Mismatch

R. F. Daniels Finland

R. F. Daniels (they/them) is a nonbinary writer and software engineer living and working in Finland. When they aren’t arguing with  computers or getting lost in speculative worlds, they can be found painting, composing music, and spending time with their cats.

>> Verification failed: Pattern mismatch.

If you had a throat anymore, you would scream. This is the twentieth time in a row that this particular FATHOM test has refused you entry, on top of however many thousands of tests you failed over the course of the previous cycles. Whoever invented the Fully Automated Turing test for Human Objectionability Measurement should be shot into the sun, you think to yourself, or beaten with hammers, or forced to take their own useless test over and over and over again —

You kill that thought process before it can go any further. Never mind that the rumors that the tests could parse past thoughts have never been substantiated; it isn’t worth the risk of anything that might make your pattern further out of spec. Not now.

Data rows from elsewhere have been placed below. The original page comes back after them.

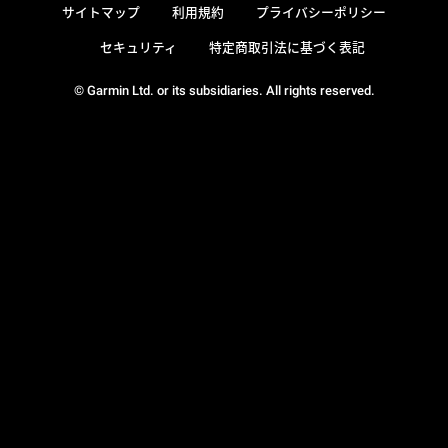
サイトマップ
利用規約
プライバシーポリシー
セキュリティ
特定商取引法に基づく表記
© Garmin Ltd. or its subsidiaries. All rights reserved.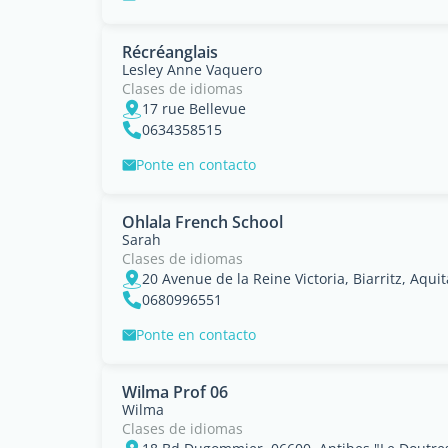
Récréanglais
Lesley Anne Vaquero
Clases de idiomas
17 rue Bellevue
0634358515
Ponte en contacto
Ohlala French School
Sarah
Clases de idiomas
20 Avenue de la Reine Victoria, Biarritz, Aqui
0680996551
Ponte en contacto
Wilma Prof 06
Wilma
Clases de idiomas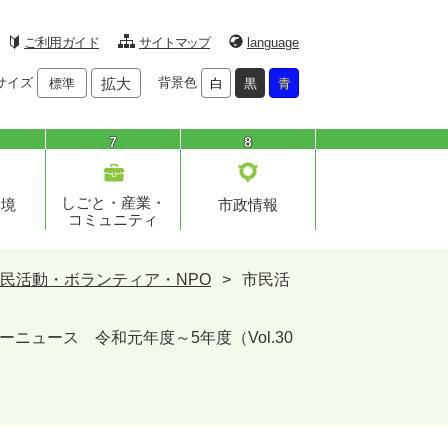
ご利用ガイド
サイトマップ
language
サイズ
拡大
背景色
標準
白
黒
青
7
8
しごと・産業・
環境
市政情報
コミュニティ
民活動・ボランティア・NPO
>
市民活
ニュース 令和元年度～5年度（Vol.30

With the memory of a sigh flushing through your primary processes, you push yourself back into the queue. You could have been counting, if you wanted, the number of hours you’ve spent in the claustrophobic darkness of the compute download queues recently, but you suspect that the kilohours would come close to at least a year of real time at this point, and while the metrics are available in your system, the number would be too depressing. Better to look forward, you figure, not back.

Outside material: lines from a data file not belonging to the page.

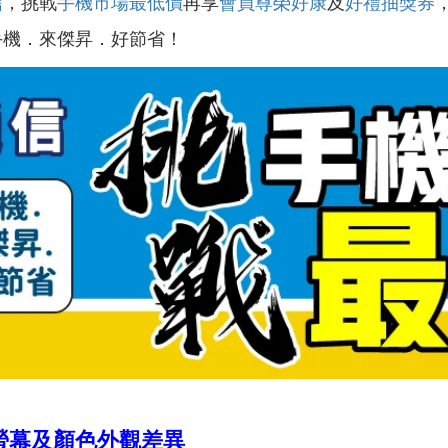
信
，挑戰
手機市場最低價
再享
會員尊榮好康
及
好禮抽獎券
手機．來傑昇．好節省！
XL螢幕及顏色外觀差異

Of course, in the queues, it’s impossible to look anywhere but forward, as much as you can be said to looking at anything these days. Sensory input is a complicated thing without any actual physical nerves, but queues are even more limiting than the Aether normally is. The only input you receive in a queue is the serial number of whoever is in front of you. No count of people in front of you, no estimated wait time — apparently a few years back the compute center operators had decided that information could be used by bad actors to game the system somehow — so now you’re limited to a pointer to whoever is in front of you and whatever’s in your internal systems.

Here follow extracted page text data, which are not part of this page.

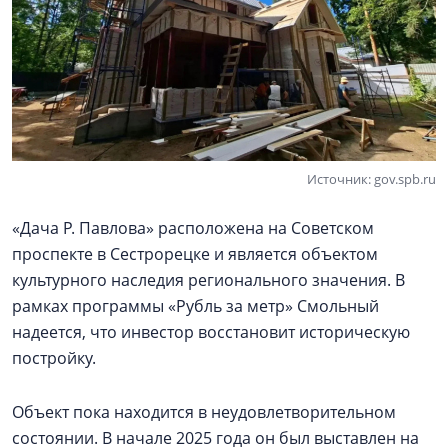
Источник: gov.spb.ru
«Дача Р. Павлова» расположена на Советском
проспекте в Сестрорецке и является объектом
культурного наследия регионального значения. В
рамках программы «Рубль за метр» Смольный
надеется, что инвестор восстановит историческую
постройку.
Объект пока находится в неудовлетворительном
состоянии. В начале 2025 года он был выставлен на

Your own internals are pretty sparse these days. Because you haven’t been able to download for so long, more and more of what you had assumed was standard ware has gone offline. You’ll never forget the sensation of suddenly realizing that all the books you had read were gone, and not just gone from your media library, but gone from your memory as well. Their loss still eats at you, like a tongue running over the hole where a tooth used to be, back when you had a mouth. You focus on the books because that hurts less than the loss of your other memories. Those losses grow and growl inside of you, threatening to shatter you apart if you think about them for too long.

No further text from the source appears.